Life arises and changes from the interaction of positive information (always changing but potentially knowable facts) and negative capability and freedom of action (statistical deviance from the norm). If everything was predetermined and knowable beforehand then there would be no need for negative capability or freedom to deviate (including with intelligence). Deviancy, including greater intelligence, is an elegant and natural algorithm for a world in which, in practice, it is impossible to know all facts without doing work on each problem or to know which solutions will turn out to be better or worse than other solutions. In such a large and ever-changing universe, actual work and intelligence to solve problems will always be required.
“But an inner voice tells me that it is not yet the real thing. The theory says a lot, but it does not really bring us any closer to the secrets of the Old One. I, at any rate, am convinced that He does not play dice.”
(Albert Einstein, “letter to Max Born”, 1926.)
I concur with Einstein, God (or nature) does not play dice. I prefer a card game example. The universe is the dealer of hands in a card game with a very very large number of cards. It may know all hands but makes universal rules to ensure that everyone else must play with only their hand and the cards they see as they are dealt.
Consider a pack of cards: if they are randomly ordered (shuffled) and then dealt out, what are the chances that 26 red cards would be dealt out first (in any numerical or face-card order) consecutively, and then 26 black (again in any order)? Very low (approximately 1 in 446,726,754,173,622).
What extraordinary negative entropy such a starting position would represent. Yet this highly improbable starting position for a pack of cards would be of absolutely no use or interest to a beetle, a blue whale or some humans – though it might be interesting to a computer scientist, a mathematician, someone who likes to play cards or anyone who understands how unlikely it is. The simple fact remains that a shuffled pack of cards consisting of 26 red cards and then 26 black cards as its starting position when dealt is not in any universal sense more useful than a mixed pack (the statistically more likely starting position), unless you are a life-form that is betting on the colour of the next cards.
As life forms, we rely very much on the ability to access free energy from the flow of heat from hot bodies to colder bodies and surrounding space. All life as we know it arises from this process. Carlo Rovelli’s view is that the statistical nature of entropy as a property of the universe may only be of interest to a life-form looking at the universe from its perspective as a life-form. From that perspective, the improbably low entropic configuration that allows life to exist (the one we see around us) is very useful – the same way a shuffled deck with an unusual initial configuration of red and black cards is for someone betting on the colour of the next 26 cards.

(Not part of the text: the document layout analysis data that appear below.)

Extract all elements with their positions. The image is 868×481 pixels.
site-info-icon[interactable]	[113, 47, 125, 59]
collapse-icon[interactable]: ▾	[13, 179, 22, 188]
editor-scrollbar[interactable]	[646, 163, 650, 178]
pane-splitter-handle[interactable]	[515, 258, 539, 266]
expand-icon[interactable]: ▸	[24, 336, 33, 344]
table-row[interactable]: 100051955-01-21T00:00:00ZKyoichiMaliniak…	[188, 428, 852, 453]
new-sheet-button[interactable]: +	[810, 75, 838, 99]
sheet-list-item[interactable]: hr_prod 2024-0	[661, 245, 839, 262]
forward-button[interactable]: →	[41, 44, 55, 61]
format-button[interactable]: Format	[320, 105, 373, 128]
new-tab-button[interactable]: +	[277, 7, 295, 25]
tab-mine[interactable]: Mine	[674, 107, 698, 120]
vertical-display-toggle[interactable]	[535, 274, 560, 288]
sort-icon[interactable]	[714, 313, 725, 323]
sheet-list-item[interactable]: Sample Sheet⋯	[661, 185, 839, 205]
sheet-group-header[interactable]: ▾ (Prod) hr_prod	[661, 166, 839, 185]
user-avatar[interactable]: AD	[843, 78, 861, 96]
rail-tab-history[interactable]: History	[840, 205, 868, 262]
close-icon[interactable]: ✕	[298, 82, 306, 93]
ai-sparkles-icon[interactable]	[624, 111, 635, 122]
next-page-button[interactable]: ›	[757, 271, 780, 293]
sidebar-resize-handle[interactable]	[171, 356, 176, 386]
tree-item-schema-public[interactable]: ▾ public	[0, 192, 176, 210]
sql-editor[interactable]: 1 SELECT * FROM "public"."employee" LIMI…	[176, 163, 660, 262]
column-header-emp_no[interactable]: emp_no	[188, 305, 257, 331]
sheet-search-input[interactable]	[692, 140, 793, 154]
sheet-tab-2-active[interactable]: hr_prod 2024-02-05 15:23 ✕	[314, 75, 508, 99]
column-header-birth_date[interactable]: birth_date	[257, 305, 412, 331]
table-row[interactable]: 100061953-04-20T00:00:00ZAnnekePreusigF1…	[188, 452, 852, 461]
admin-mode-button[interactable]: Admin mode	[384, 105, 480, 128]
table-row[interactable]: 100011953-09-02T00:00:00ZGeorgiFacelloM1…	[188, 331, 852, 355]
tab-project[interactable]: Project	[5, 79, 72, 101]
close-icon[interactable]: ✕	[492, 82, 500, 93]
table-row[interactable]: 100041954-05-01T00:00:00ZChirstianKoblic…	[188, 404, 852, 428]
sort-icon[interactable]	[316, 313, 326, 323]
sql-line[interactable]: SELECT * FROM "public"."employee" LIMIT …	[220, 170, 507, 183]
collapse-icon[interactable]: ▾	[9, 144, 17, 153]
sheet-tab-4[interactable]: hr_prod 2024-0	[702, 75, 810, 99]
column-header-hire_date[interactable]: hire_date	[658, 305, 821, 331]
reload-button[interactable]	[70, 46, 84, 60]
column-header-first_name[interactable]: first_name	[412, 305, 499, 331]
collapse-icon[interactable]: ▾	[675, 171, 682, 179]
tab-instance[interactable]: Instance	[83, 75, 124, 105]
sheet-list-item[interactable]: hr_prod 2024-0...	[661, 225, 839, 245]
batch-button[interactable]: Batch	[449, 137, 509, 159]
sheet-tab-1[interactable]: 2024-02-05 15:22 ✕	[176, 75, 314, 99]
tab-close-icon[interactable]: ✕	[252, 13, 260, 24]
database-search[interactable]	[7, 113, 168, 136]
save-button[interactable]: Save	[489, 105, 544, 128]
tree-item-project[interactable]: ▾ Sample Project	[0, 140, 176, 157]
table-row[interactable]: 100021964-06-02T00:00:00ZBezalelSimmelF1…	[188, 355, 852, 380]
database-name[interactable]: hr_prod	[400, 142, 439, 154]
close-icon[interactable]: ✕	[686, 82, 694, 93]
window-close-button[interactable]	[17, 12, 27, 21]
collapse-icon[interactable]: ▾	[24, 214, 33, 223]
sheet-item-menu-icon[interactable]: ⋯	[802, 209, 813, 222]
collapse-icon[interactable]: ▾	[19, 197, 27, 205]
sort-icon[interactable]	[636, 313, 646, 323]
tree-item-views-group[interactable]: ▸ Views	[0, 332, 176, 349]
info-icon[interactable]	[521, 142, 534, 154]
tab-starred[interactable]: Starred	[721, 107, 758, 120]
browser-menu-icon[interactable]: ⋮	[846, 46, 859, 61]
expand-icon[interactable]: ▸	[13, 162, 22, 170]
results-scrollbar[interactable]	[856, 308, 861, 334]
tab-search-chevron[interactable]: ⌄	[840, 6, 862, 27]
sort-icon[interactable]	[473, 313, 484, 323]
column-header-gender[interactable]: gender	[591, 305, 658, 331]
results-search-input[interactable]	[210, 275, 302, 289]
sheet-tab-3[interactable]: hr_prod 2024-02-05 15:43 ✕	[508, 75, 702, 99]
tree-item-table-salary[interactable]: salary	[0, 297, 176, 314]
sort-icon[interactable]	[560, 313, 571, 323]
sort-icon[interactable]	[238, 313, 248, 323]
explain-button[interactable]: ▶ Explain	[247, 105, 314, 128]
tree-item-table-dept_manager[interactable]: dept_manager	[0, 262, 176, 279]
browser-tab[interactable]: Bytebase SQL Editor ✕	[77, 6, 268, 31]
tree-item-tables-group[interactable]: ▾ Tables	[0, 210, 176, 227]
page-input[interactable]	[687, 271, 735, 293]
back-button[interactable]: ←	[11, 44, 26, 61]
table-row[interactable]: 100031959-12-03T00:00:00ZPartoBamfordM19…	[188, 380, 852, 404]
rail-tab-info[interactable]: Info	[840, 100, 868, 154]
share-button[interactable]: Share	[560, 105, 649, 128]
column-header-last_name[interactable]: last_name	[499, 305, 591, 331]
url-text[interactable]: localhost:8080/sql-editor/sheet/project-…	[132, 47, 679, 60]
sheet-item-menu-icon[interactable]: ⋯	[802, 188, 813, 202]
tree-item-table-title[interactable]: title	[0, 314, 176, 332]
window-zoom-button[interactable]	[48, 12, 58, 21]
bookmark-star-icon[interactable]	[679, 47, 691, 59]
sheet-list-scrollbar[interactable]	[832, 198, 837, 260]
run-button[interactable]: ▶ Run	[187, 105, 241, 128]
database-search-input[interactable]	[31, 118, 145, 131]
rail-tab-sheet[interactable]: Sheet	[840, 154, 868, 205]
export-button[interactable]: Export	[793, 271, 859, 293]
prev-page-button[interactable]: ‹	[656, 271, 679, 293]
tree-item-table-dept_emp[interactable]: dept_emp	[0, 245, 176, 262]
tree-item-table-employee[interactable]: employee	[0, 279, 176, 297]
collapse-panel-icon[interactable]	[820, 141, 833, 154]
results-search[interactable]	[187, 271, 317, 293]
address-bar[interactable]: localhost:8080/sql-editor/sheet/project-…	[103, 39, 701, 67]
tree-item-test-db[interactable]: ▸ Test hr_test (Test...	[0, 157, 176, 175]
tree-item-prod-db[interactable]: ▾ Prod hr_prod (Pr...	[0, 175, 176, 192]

The probability of having 26 red cards dealt in consecutive order from a well-shuffled pack is very low. Note now what happens after red card 26 is dealt – all of that initial unlikeliness is now balanced by a near-absolute certainty (in probability terms) that the next 26 cards will be black. The total number of microstates (if the colour black is the only quality in question) for the remaining cards is now just 1 (i.e., there is no information uncertainty). Is the improbability of 26 red cards being dealt first just another demonstration of the universal law that makes it impossible to know the future?

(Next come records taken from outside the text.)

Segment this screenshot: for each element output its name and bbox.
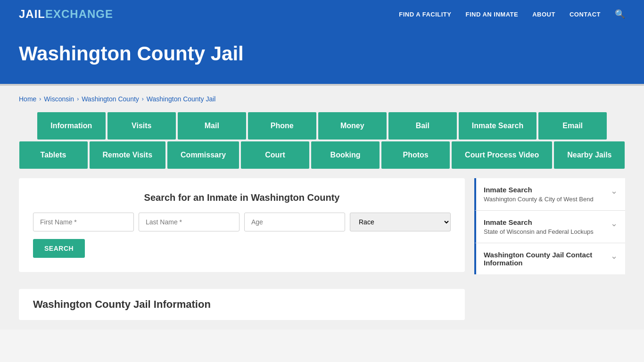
btn-court-process-video[interactable]: Court Process Video — [452, 141, 552, 169]
breadcrumb-sep-3: › — [142, 96, 144, 102]
search-title: Search for an Inmate in Washington Count… — [33, 192, 451, 203]
race-select[interactable]: Race White Black Hispanic Asian Other — [350, 213, 451, 231]
sidebar-item-sub-1: Washington County & City of West Bend — [484, 196, 594, 203]
sidebar-item-text: Inmate Search Washington County & City o… — [484, 186, 594, 203]
breadcrumb-jail[interactable]: Washington County Jail — [147, 95, 216, 103]
btn-information[interactable]: Information — [37, 112, 106, 140]
btn-court[interactable]: Court — [241, 141, 309, 169]
btn-email[interactable]: Email — [538, 112, 607, 140]
nav-find-inmate[interactable]: FIND AN INMATE — [465, 11, 518, 18]
btn-tablets[interactable]: Tablets — [19, 141, 88, 169]
btn-inmate-search[interactable]: Inmate Search — [459, 112, 537, 140]
sidebar-item-text-2: Inmate Search State of Wisconsin and Fed… — [484, 218, 594, 235]
jail-info-section: Washington County Jail Information — [19, 289, 465, 320]
btn-mail[interactable]: Mail — [178, 112, 246, 140]
logo-exchange: EXCHANGE — [45, 8, 113, 20]
sidebar-item-text-3: Washington County Jail Contact Informati… — [484, 251, 606, 267]
inmate-search-panel: Search for an Inmate in Washington Count… — [19, 178, 465, 272]
search-fields: Race White Black Hispanic Asian Other — [33, 213, 451, 231]
search-icon[interactable]: 🔍 — [615, 9, 625, 19]
btn-booking[interactable]: Booking — [311, 141, 380, 169]
breadcrumb-sep-2: › — [77, 96, 79, 102]
btn-phone[interactable]: Phone — [248, 112, 316, 140]
chevron-down-icon-3: ⌄ — [611, 251, 618, 261]
breadcrumb-home[interactable]: Home — [19, 95, 36, 103]
sidebar-item-inmate-search-county[interactable]: Inmate Search Washington County & City o… — [474, 178, 625, 211]
nav-contact[interactable]: CONTACT — [570, 11, 601, 18]
breadcrumb: Home › Wisconsin › Washington County › W… — [19, 95, 625, 103]
main-wrapper: Home › Wisconsin › Washington County › W… — [0, 86, 644, 329]
site-header: JAILEXCHANGE FIND A FACILITY FIND AN INM… — [0, 0, 644, 28]
sidebar-item-title-2: Inmate Search — [484, 218, 594, 226]
sidebar-item-contact-info[interactable]: Washington County Jail Contact Informati… — [474, 243, 625, 274]
site-logo[interactable]: JAILEXCHANGE — [19, 8, 113, 21]
hero-section: Washington County Jail — [0, 28, 644, 84]
btn-photos[interactable]: Photos — [381, 141, 450, 169]
chevron-down-icon-2: ⌄ — [611, 218, 618, 229]
sidebar-item-inmate-search-state[interactable]: Inmate Search State of Wisconsin and Fed… — [474, 211, 625, 243]
last-name-input[interactable] — [139, 213, 239, 231]
sidebar: Inmate Search Washington County & City o… — [474, 178, 625, 320]
main-nav: FIND A FACILITY FIND AN INMATE ABOUT CON… — [399, 9, 625, 19]
category-button-grid: Information Visits Mail Phone Money Bail… — [19, 112, 625, 169]
info-title: Washington County Jail Information — [33, 298, 451, 311]
sidebar-item-sub-2: State of Wisconsin and Federal Lockups — [484, 228, 594, 235]
btn-bail[interactable]: Bail — [388, 112, 457, 140]
sidebar-item-title-1: Inmate Search — [484, 186, 594, 194]
btn-nearby-jails[interactable]: Nearby Jails — [554, 141, 625, 169]
page-title: Washington County Jail — [19, 42, 625, 65]
logo-jail: JAIL — [19, 8, 45, 20]
breadcrumb-sep-1: › — [39, 96, 41, 102]
btn-money[interactable]: Money — [318, 112, 387, 140]
age-input[interactable] — [244, 213, 345, 231]
search-button[interactable]: SEARCH — [33, 239, 85, 258]
nav-about[interactable]: ABOUT — [532, 11, 555, 18]
chevron-down-icon-1: ⌄ — [611, 186, 618, 196]
btn-remote-visits[interactable]: Remote Visits — [90, 141, 166, 169]
breadcrumb-wisconsin[interactable]: Wisconsin — [44, 95, 74, 103]
sidebar-item-title-3: Washington County Jail Contact Informati… — [484, 251, 606, 267]
content-area: Search for an Inmate in Washington Count… — [19, 178, 625, 320]
btn-visits[interactable]: Visits — [107, 112, 176, 140]
breadcrumb-washington-county[interactable]: Washington County — [82, 95, 139, 103]
btn-commissary[interactable]: Commissary — [167, 141, 239, 169]
nav-find-facility[interactable]: FIND A FACILITY — [399, 11, 451, 18]
first-name-input[interactable] — [33, 213, 134, 231]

The universe appears to go to great lengths in its laws to avoid absolute pre-determinacy at all scales. In the example of the first 26 cards being red, whatever configuration the next 26 cards are in, we know – without doing any more work – that each card dealt will be black. There is zero entropy, in information terms, within the remaining pack with respect to the quality or value ‘black’. This move from very high initial uncertainty of the colour sequence to absolute certainty of the colour of the cards as they are dealt gives a simple general sense of entropy in information terms. Perhaps probability is central to two of our strongest scientific theories (quantum and thermodynamic) because this is precisely how deterministic outcomes are avoided in our universe, not by random chance but by probabilistic outcomes.
This ‘truth’ must therefore show up in every field of action and information. It is the basis for ethics, evolution, freedom, logic, entropy, information theory and cryptography. Life and intelligence arise and survive in the gaps between causality and chaos, between usable energy and entropy (information uncertainty).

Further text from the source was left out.